EXERCISE: Spot each line in the records below where the word "Note" occurs, then copy it.

Excerpts from a dataset
-- Opening Marker --

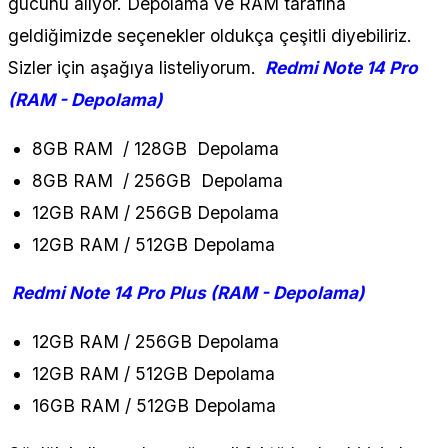
gücünü alıyor. Depolama ve RAM tarafına
geldiğimizde seçenekler oldukça çeşitli diyebiliriz.
Sizler için aşağıya listeliyorum.
Redmi Note 14 Pro
(RAM - Depolama)
8GB RAM / 128GB Depolama
8GB RAM / 256GB Depolama
12GB RAM / 256GB Depolama
12GB RAM / 512GB Depolama
Redmi Note 14 Pro Plus (RAM - Depolama)
12GB RAM / 256GB Depolama
12GB RAM / 512GB Depolama
16GB RAM / 512GB Depolama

-- Closing Marker --

EXERCISE SOLUTION:
Redmi Note 14 Pro
Redmi Note 14 Pro Plus (RAM - Depolama)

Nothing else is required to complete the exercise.